That night, my dreams were filled with gods of war and time, chaos and endlessness. They whispered foreign words into my ears that fled my mind as soon as they’d left the speaker’s lips, and I went tumbling into an abyss of my own confusion. My eternal fall was interrupted by a pair of bony white hands wrapping around my neck.
Like the siren’s song, this crushing grasp was so strangely familiar, even as it forced the breath from my lungs. No matter how I struggled, I couldn’t get away from it. The swirling hiss of the void took on a shape that was barely distinguishable as one word, echoing through the nothingness.
No. Not a word. A name.
Eris…
“Kore!”
The familiar voice pulled me from those grasping hands before they seemed like they were going to crush and wrench me out of existence. I gasped sharply as I shot up from the bed and tore free of the sheets constricting my limbs. I found myself in the embrace of surprisingly strong arms and Loki’s scent enveloped me, familiar and more soothing than I wanted it to be.

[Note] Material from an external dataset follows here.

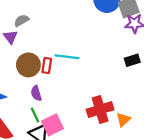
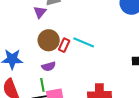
purple semicircle: (36, 93) -> (49, 66), turned -104

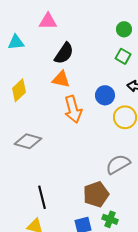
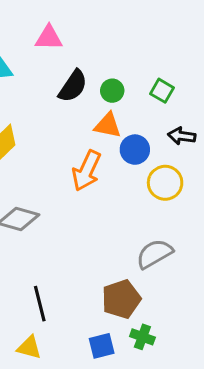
green circle: (124, 29) -> (112, 91), moved
orange triangle: (61, 79) -> (108, 125), moved
orange arrow: (73, 109) -> (87, 171), turned 40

“Hey,” he said, his blue eyes glinting with concern in the pale light coming in from the window. It was still night, assuming there was anything else in this wasteland, but it felt like I’d been falling forever. “Easy. You’re okay.”
As reality set in, humiliation began to bleed in at the edges. I pulled out of Loki’s arms in time to see Hades rise from the burgundy sofa across the room, looking half-asleep. He’d shed his shirt at some point in the night, so his pale, sculpted torso was on full display.
“What the fuck are you shrieking about?” he growled.
Loki gave him a scolding look before turning back to me. “That must have been some dream.”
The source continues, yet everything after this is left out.